Jet fuel prices have surged from roughly $85–$90 per barrel to as high as $150–$200 in recent weeks, with some estimates placing U.S. jet fuel near $205 per barrel after nearly doubling since late February.
April 7, 2026
3 min read

Jet fuel prices are climbing sharply worldwide, forcing airlines to cut capacity, raise fares and rethink operations as supply disruptions tied to conflict in the Middle East tighten global energy markets.

In the United States, aviation fuel prices moved significantly higher in March, with Jet A full-service averaging $7.64 per gallon, up 19.2% from February, according to iFlightPlanner data. Lower-48 pricing showed a similar jump, rising nearly 20% month over month.

Globally, the situation has escalated more dramatically. Jet fuel prices have surged from roughly $85–$90 per barrel to as high as $150–$200 in recent weeks, with some estimates placing U.S. jet fuel near $205 per barrel after nearly doubling since late February.

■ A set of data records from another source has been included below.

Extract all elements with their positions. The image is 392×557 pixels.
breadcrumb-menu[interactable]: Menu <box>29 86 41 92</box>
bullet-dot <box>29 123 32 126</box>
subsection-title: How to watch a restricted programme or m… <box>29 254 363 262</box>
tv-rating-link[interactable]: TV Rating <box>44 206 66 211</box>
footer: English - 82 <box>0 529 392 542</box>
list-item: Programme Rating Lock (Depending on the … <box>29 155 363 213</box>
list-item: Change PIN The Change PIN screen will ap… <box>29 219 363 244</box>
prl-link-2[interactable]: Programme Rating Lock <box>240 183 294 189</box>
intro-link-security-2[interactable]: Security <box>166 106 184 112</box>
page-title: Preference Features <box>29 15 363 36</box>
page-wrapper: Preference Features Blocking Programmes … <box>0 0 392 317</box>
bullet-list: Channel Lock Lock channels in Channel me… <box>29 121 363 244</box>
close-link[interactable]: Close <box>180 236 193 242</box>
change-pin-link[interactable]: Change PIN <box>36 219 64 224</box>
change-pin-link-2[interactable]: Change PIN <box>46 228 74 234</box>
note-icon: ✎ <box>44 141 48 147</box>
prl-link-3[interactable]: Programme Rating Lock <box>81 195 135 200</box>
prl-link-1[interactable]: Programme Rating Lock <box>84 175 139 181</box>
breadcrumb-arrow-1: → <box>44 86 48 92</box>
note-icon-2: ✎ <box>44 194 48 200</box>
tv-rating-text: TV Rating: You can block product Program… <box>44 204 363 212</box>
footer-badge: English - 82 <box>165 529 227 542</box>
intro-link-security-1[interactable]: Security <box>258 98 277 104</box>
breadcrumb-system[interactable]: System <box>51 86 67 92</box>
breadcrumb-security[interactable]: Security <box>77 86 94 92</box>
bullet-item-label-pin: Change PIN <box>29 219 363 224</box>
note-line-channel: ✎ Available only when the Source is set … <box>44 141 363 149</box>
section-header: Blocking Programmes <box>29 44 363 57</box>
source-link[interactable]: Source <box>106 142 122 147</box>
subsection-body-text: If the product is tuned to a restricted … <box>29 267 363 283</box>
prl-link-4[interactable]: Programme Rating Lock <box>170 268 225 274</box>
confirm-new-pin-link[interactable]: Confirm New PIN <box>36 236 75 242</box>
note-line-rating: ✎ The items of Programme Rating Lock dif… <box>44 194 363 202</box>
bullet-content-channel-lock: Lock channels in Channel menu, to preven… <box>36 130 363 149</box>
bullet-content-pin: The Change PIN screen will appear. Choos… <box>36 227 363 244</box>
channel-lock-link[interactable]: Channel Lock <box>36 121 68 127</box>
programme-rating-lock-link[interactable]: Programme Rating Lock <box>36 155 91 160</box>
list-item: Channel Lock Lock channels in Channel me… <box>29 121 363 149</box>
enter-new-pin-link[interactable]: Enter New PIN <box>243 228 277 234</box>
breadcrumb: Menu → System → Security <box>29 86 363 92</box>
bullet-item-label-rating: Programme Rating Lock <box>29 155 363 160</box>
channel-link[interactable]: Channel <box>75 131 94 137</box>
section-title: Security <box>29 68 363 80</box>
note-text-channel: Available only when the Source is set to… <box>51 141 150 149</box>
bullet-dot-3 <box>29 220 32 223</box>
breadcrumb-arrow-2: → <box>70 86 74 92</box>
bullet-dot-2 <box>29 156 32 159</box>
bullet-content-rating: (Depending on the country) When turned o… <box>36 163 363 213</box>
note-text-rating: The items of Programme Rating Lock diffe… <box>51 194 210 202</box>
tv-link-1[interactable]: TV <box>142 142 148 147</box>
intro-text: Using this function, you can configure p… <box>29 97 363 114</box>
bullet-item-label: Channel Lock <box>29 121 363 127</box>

The spike is being driven largely by supply disruptions linked to the ongoing conflict involving Iran, which has constrained oil flows and reduced available storage and distribution capacity. As a result, fuel availability is tightening in key regions, particularly in Asia and Europe.

Airlines adjust operations

Airlines are already responding with a mix of schedule cuts, fare increases and fuel surcharges as costs rise.

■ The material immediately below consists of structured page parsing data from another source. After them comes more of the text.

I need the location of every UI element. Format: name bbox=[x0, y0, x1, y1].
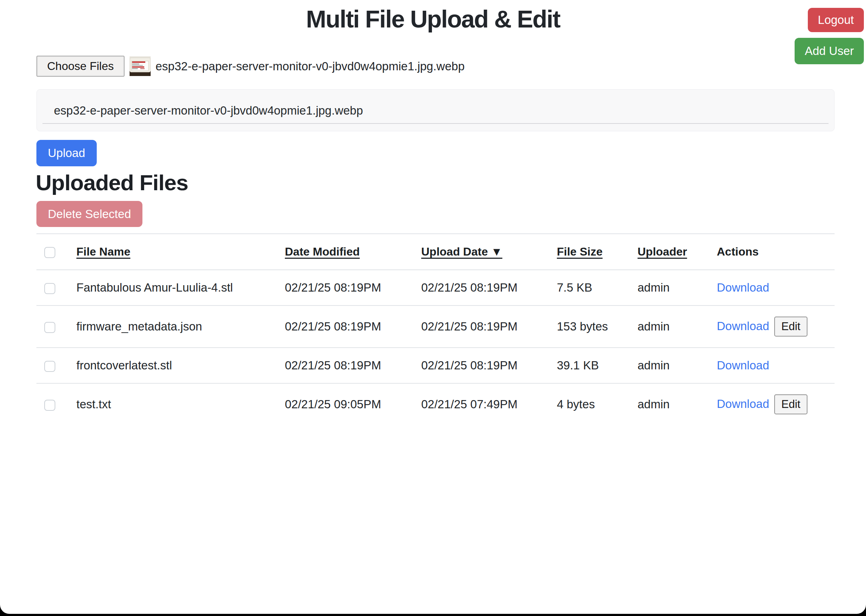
column-header-file-name[interactable]: File Name bbox=[76, 234, 285, 270]
uploader-cell: admin bbox=[638, 270, 717, 305]
upload-button[interactable]: Upload bbox=[36, 140, 97, 166]
upload-date-cell: 02/21/25 08:19PM bbox=[421, 305, 557, 347]
selected-file-thumbnail-image bbox=[130, 57, 151, 76]
column-header-date-modified[interactable]: Date Modified bbox=[285, 234, 421, 270]
table-row: firmware_metadata.json 02/21/25 08:19PM … bbox=[36, 305, 835, 347]
upload-queue-panel: esp32-e-paper-server-monitor-v0-jbvd0w4o… bbox=[36, 89, 835, 131]
edit-button[interactable]: Edit bbox=[774, 394, 808, 414]
file-size-cell: 7.5 KB bbox=[557, 270, 638, 305]
select-all-checkbox[interactable] bbox=[44, 247, 55, 258]
choose-files-button[interactable]: Choose Files bbox=[36, 56, 124, 77]
row-select-cell bbox=[36, 347, 76, 383]
actions-cell: DownloadEdit bbox=[717, 383, 835, 425]
table-row: frontcoverlatest.stl 02/21/25 08:19PM 02… bbox=[36, 347, 835, 383]
row-select-cell bbox=[36, 270, 76, 305]
file-name-cell: firmware_metadata.json bbox=[76, 305, 285, 347]
queued-file-name: esp32-e-paper-server-monitor-v0-jbvd0w4o… bbox=[42, 94, 828, 124]
edit-button[interactable]: Edit bbox=[774, 317, 808, 336]
row-checkbox[interactable] bbox=[44, 283, 55, 294]
actions-cell: DownloadEdit bbox=[717, 305, 835, 347]
page-title: Multi File Upload & Edit bbox=[0, 0, 866, 33]
date-modified-cell: 02/21/25 08:19PM bbox=[285, 347, 421, 383]
upload-date-cell: 02/21/25 07:49PM bbox=[421, 383, 557, 425]
files-table: File Name Date Modified Upload Date ▼ Fi… bbox=[36, 233, 835, 425]
table-row: test.txt 02/21/25 09:05PM 02/21/25 07:49… bbox=[36, 383, 835, 425]
file-size-cell: 4 bytes bbox=[557, 383, 638, 425]
row-checkbox[interactable] bbox=[44, 400, 55, 411]
download-link[interactable]: Download bbox=[717, 359, 769, 372]
column-header-uploader[interactable]: Uploader bbox=[638, 234, 717, 270]
column-header-file-size[interactable]: File Size bbox=[557, 234, 638, 270]
uploader-cell: admin bbox=[638, 305, 717, 347]
download-link[interactable]: Download bbox=[717, 281, 769, 294]
file-name-cell: frontcoverlatest.stl bbox=[76, 347, 285, 383]
download-link[interactable]: Download bbox=[717, 397, 769, 410]
table-header-row: File Name Date Modified Upload Date ▼ Fi… bbox=[36, 234, 835, 270]
file-input-row: Choose Files esp32-e-paper-server-monito… bbox=[36, 56, 835, 77]
add-user-button[interactable]: Add User bbox=[795, 38, 864, 64]
upload-date-cell: 02/21/25 08:19PM bbox=[421, 347, 557, 383]
date-modified-cell: 02/21/25 09:05PM bbox=[285, 383, 421, 425]
app-window: Logout Add User Multi File Upload & Edit… bbox=[0, 0, 866, 614]
files-table-body: Fantabulous Amur-Luulia-4.stl 02/21/25 0… bbox=[36, 270, 835, 425]
download-link[interactable]: Download bbox=[717, 319, 769, 333]
row-checkbox[interactable] bbox=[44, 322, 55, 333]
selected-file-name: esp32-e-paper-server-monitor-v0-jbvd0w4o… bbox=[156, 60, 465, 73]
file-size-cell: 153 bytes bbox=[557, 305, 638, 347]
file-name-cell: test.txt bbox=[76, 383, 285, 425]
table-row: Fantabulous Amur-Luulia-4.stl 02/21/25 0… bbox=[36, 270, 835, 305]
uploader-cell: admin bbox=[638, 347, 717, 383]
file-name-cell: Fantabulous Amur-Luulia-4.stl bbox=[76, 270, 285, 305]
select-all-cell bbox=[36, 234, 76, 270]
row-select-cell bbox=[36, 305, 76, 347]
file-size-cell: 39.1 KB bbox=[557, 347, 638, 383]
actions-cell: Download bbox=[717, 270, 835, 305]
uploaded-files-heading: Uploaded Files bbox=[36, 170, 866, 195]
logout-button[interactable]: Logout bbox=[808, 8, 864, 32]
actions-cell: Download bbox=[717, 347, 835, 383]
row-select-cell bbox=[36, 383, 76, 425]
column-header-upload-date[interactable]: Upload Date ▼ bbox=[421, 234, 557, 270]
upload-date-cell: 02/21/25 08:19PM bbox=[421, 270, 557, 305]
uploader-cell: admin bbox=[638, 383, 717, 425]
date-modified-cell: 02/21/25 08:19PM bbox=[285, 270, 421, 305]
date-modified-cell: 02/21/25 08:19PM bbox=[285, 305, 421, 347]
row-checkbox[interactable] bbox=[44, 361, 55, 372]
column-header-actions: Actions bbox=[717, 234, 835, 270]
delete-selected-button[interactable]: Delete Selected bbox=[36, 201, 142, 227]
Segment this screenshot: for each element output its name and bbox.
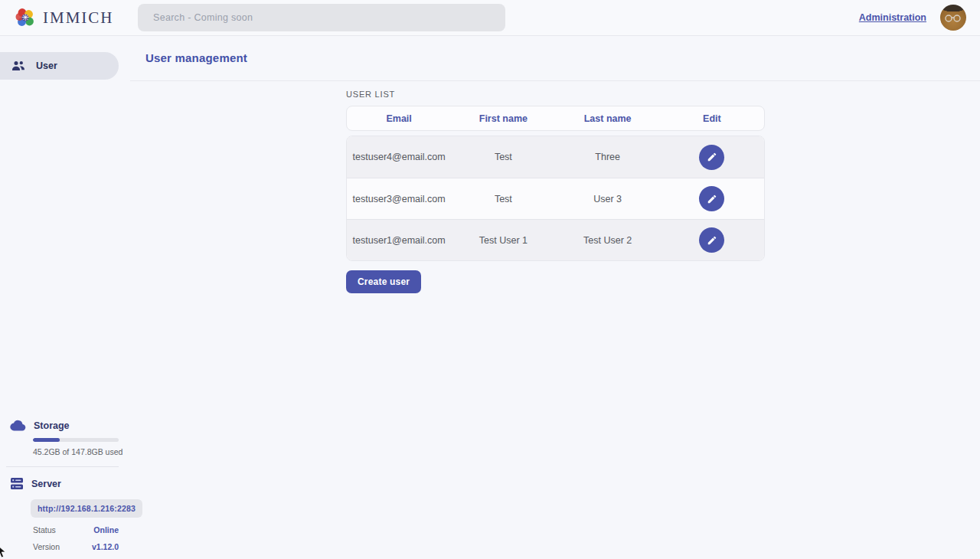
user-first-name: Test [451, 194, 555, 204]
user-email: testuser1@email.com [347, 235, 451, 246]
sidebar-footer: Storage 45.2GB of 147.8GB used Server ht… [0, 420, 130, 551]
column-header-edit: Edit [660, 113, 764, 124]
status-value: Online [93, 525, 119, 534]
user-avatar[interactable] [940, 5, 966, 31]
edit-user-button[interactable] [699, 186, 724, 211]
cloud-icon [10, 420, 26, 431]
page-title: User management [145, 51, 247, 64]
main-content: User management USER LIST Email First na… [130, 36, 980, 559]
server-status-row: Status Online [33, 525, 119, 534]
immich-flower-icon: ✳ [14, 6, 37, 29]
users-icon [11, 60, 25, 71]
version-label: Version [33, 542, 60, 551]
column-header-last-name: Last name [556, 113, 660, 124]
column-header-email: Email [347, 113, 451, 124]
user-last-name: User 3 [556, 194, 660, 204]
user-list-label: USER LIST [346, 90, 980, 99]
storage-section-header: Storage [0, 420, 130, 431]
table-row: testuser1@email.com Test User 1 Test Use… [347, 219, 764, 260]
edit-user-button[interactable] [699, 145, 724, 170]
pencil-icon [707, 235, 717, 246]
app-title: IMMICH [43, 8, 114, 28]
user-first-name: Test [451, 152, 555, 162]
table-row: testuser3@email.com Test User 3 [347, 178, 764, 219]
sidebar-item-user-label: User [36, 60, 57, 71]
top-navbar: ✳ IMMICH Administration [0, 0, 980, 36]
user-first-name: Test User 1 [451, 235, 555, 246]
app-logo[interactable]: ✳ IMMICH [0, 6, 138, 29]
user-email: testuser3@email.com [347, 194, 451, 204]
pencil-icon [707, 194, 717, 204]
user-email: testuser4@email.com [347, 152, 451, 162]
column-header-first-name: First name [451, 113, 555, 124]
user-list-section: USER LIST Email First name Last name Edi… [130, 81, 980, 293]
server-icon [10, 477, 24, 490]
navbar-right: Administration [859, 5, 980, 31]
user-table-body: testuser4@email.com Test Three testuser3… [346, 136, 765, 261]
server-url-badge: http://192.168.1.216:2283 [31, 499, 142, 518]
status-label: Status [33, 525, 56, 534]
svg-text:✳: ✳ [21, 12, 29, 23]
mouse-cursor [0, 544, 8, 559]
user-last-name: Test User 2 [556, 235, 660, 246]
storage-progress-fill [33, 438, 60, 442]
table-row: testuser4@email.com Test Three [347, 136, 764, 178]
pencil-icon [707, 152, 717, 162]
page-header: User management [130, 36, 980, 81]
user-table-header: Email First name Last name Edit [346, 106, 765, 131]
sidebar-divider [6, 466, 119, 467]
create-user-button[interactable]: Create user [346, 270, 421, 293]
server-title: Server [31, 479, 61, 489]
version-value: v1.12.0 [92, 542, 119, 551]
storage-usage-text: 45.2GB of 147.8GB used [33, 447, 130, 456]
storage-title: Storage [34, 420, 70, 431]
server-section-header: Server [0, 477, 130, 490]
search-input[interactable] [138, 4, 505, 31]
sidebar-item-user[interactable]: User [0, 52, 119, 80]
user-last-name: Three [556, 152, 660, 162]
server-version-row: Version v1.12.0 [33, 542, 119, 551]
edit-user-button[interactable] [699, 227, 724, 253]
administration-link[interactable]: Administration [859, 12, 926, 23]
storage-progress-bar [33, 438, 119, 442]
admin-sidebar: User Storage 45.2GB of 147.8GB used [0, 36, 130, 559]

United Airlines plans to reduce flying by about 5% over the next two quarters, targeting off-peak and less profitable routes. Scandinavian Airlines has canceled around 1,000 flights, while Air New Zealand is cutting roughly 1,100 flights through early May.

Across Asia, carriers including Vietnam Airlines and AirAsia have reduced capacity and raised ticket prices, with some airlines reporting fare increases of 30% to 40% and fuel surcharges rising by as much as 20%.

In Europe, airlines are preparing contingency plans, with Lufthansa evaluating potential aircraft groundings and Ryanair warning of possible supply disruptions if the crisis persists into the summer.

At the same time, carriers globally are revising financial outlooks and introducing new pricing strategies. Air France-KLM, Cathay Pacific and multiple Asian airlines have increased fuel surcharges, while others are adjusting route networks or deferring growth plans.

Higher costs flow through to travelers

The impact is already reaching passengers. Airfares are rising alongside fuel costs, with ticket prices up about 24% year over year in early March, according to travel data provider OAG.

Airlines are increasingly embedding fuel costs into base fares or adding surcharges rather than listing them separately. Industry analysts expect prices to continue climbing as long as fuel markets remain volatile.

At the same time, capacity reductions, particularly on off-peak flights, are tightening available seats and further pushing up fares.

Operational pressure mounts

Fuel represents up to a quarter of airline operating costs, making the current spike particularly challenging for an industry that typically operates on thin margins.

Beyond pricing, the disruption is also exposing logistical challenges. Jet fuel requires specialized storage and handling, limiting stockpiling options and making supply chains more vulnerable to sudden shocks.

If current conditions persist, analysts warn the industry could face continued schedule disruptions, constrained capacity and prolonged cost pressure well into the summer travel season.

Why it matters for ground operations

For ground handlers and airport operators, rising fuel costs can translate into shifting flight schedules, increased last-minute changes and tighter turnaround windows as airlines optimize aircraft utilization. Reduced frequencies on marginal routes and higher aircraft utilization on core routes may also concentrate ramp activity into narrower peaks, increasing operational complexity on the ground.